▶ EXERCISE: Treat the line containing "características de cuerpos" as the last one, and return every line exactly from the first line of the material below up to it.

+===+

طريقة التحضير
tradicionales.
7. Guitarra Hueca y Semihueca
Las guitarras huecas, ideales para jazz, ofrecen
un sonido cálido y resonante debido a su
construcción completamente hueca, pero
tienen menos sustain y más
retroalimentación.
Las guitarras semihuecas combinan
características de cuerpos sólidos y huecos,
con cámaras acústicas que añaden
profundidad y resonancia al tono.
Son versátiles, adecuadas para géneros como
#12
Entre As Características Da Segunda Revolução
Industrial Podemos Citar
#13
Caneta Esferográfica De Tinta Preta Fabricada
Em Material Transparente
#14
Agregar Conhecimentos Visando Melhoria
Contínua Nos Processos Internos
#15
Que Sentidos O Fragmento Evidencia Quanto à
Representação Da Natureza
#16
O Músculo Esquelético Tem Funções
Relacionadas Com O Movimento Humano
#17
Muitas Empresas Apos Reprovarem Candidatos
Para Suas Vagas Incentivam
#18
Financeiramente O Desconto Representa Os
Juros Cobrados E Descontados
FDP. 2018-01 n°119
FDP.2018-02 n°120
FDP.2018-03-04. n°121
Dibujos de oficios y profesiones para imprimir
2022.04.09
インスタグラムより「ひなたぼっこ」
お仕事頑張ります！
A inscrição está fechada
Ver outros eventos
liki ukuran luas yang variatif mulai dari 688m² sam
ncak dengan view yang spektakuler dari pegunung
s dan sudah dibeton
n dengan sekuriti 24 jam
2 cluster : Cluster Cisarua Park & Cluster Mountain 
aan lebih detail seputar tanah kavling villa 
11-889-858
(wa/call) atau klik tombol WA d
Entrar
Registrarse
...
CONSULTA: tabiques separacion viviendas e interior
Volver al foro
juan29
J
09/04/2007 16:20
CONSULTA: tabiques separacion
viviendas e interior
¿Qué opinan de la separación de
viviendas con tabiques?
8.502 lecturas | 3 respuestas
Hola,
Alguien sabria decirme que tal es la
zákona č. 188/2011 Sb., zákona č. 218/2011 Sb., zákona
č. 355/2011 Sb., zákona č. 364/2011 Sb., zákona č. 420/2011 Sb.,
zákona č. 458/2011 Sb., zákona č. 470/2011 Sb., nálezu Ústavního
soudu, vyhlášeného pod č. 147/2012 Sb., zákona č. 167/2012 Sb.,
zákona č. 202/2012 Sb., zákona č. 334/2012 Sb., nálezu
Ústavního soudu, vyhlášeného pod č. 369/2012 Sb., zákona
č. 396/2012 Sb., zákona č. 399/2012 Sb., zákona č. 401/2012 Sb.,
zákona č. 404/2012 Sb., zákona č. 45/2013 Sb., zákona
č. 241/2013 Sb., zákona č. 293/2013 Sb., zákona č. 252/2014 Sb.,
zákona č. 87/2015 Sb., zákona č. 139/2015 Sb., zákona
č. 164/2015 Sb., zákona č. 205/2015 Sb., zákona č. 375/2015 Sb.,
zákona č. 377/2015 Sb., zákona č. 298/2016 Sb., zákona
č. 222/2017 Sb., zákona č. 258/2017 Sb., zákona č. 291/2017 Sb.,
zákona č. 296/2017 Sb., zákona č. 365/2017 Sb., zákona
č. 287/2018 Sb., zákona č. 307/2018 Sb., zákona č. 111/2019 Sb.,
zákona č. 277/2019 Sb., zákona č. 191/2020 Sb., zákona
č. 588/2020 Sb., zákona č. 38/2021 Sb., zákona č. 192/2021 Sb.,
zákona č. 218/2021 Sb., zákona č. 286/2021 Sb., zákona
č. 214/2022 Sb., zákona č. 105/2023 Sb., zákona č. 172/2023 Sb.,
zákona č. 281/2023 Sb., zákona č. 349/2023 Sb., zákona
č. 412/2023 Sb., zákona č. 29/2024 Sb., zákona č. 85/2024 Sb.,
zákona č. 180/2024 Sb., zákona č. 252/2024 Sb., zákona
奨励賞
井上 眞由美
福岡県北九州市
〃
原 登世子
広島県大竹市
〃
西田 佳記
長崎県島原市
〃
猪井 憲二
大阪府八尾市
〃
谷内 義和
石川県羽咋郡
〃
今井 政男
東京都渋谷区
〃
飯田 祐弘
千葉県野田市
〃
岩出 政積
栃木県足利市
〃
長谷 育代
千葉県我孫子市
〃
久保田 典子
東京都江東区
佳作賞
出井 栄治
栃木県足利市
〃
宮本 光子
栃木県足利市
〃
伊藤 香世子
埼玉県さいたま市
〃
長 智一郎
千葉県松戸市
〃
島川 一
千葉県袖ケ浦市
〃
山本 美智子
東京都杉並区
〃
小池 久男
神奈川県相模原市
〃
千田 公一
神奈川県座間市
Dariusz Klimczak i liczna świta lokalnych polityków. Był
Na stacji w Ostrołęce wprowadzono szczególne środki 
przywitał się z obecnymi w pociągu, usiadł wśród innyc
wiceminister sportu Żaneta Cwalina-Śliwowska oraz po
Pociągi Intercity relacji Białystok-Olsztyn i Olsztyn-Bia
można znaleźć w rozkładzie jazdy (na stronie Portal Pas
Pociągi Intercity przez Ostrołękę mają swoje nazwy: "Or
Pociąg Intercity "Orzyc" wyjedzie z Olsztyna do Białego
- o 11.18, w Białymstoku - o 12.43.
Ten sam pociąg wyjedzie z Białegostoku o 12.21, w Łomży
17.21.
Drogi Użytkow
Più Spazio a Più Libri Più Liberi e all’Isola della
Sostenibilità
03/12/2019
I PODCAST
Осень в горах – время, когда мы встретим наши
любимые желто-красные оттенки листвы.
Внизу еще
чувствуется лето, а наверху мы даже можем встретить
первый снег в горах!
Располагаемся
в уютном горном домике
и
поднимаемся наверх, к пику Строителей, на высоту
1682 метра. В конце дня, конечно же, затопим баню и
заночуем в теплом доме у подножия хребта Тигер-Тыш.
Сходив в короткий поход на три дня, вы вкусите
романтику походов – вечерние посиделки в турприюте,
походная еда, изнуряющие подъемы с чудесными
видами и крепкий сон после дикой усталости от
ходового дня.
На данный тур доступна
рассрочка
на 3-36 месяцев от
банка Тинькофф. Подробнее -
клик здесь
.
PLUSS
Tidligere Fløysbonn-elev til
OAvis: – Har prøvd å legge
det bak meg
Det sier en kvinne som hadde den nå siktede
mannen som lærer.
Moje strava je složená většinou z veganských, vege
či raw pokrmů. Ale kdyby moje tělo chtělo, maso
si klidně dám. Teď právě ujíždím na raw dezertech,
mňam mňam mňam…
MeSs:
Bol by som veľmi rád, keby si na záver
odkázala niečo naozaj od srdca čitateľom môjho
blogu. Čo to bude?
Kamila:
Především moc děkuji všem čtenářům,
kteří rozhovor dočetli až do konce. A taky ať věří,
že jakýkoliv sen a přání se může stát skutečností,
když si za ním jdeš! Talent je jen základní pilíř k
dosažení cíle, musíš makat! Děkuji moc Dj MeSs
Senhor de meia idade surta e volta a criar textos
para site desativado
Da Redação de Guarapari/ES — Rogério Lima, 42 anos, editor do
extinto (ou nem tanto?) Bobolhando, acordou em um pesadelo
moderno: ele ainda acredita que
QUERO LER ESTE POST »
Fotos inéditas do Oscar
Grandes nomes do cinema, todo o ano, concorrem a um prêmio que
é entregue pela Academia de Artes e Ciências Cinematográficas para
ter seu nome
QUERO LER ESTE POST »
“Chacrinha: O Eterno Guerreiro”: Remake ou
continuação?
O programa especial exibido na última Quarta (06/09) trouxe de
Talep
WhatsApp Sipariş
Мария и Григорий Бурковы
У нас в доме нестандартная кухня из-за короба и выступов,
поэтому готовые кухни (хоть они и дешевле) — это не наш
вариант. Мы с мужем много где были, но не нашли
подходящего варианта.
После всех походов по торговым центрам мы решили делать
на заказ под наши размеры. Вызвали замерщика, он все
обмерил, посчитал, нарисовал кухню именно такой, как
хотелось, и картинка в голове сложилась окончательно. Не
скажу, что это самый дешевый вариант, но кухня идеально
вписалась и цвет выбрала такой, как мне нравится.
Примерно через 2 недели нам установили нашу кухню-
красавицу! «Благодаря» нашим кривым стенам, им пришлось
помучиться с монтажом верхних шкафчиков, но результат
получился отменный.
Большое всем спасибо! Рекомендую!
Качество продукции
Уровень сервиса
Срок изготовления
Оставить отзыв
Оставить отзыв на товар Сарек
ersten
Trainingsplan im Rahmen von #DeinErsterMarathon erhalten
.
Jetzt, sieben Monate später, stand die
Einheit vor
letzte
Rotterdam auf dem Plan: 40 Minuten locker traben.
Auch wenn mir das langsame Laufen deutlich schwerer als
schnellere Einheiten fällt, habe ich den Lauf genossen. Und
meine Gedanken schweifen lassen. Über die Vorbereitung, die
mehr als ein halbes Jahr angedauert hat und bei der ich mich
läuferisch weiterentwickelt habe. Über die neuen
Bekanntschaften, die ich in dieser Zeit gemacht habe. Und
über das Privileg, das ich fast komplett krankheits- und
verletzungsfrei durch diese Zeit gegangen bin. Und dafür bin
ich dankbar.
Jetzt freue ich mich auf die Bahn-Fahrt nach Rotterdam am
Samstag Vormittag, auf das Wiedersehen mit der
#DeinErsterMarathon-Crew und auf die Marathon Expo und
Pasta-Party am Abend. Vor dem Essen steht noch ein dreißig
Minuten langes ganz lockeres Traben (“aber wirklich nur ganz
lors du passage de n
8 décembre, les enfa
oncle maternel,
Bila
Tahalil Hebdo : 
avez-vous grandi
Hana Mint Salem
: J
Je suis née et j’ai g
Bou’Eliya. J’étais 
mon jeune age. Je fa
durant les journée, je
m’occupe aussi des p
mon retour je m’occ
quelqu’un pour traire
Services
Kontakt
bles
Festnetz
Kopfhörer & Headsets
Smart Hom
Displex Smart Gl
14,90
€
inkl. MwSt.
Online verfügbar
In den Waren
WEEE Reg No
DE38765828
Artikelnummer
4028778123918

+===+

▶ RESULT BELOW:
طريقة التحضير
tradicionales.
7. Guitarra Hueca y Semihueca
Las guitarras huecas, ideales para jazz, ofrecen
un sonido cálido y resonante debido a su
construcción completamente hueca, pero
tienen menos sustain y más
retroalimentación.
Las guitarras semihuecas combinan
características de cuerpos sólidos y huecos,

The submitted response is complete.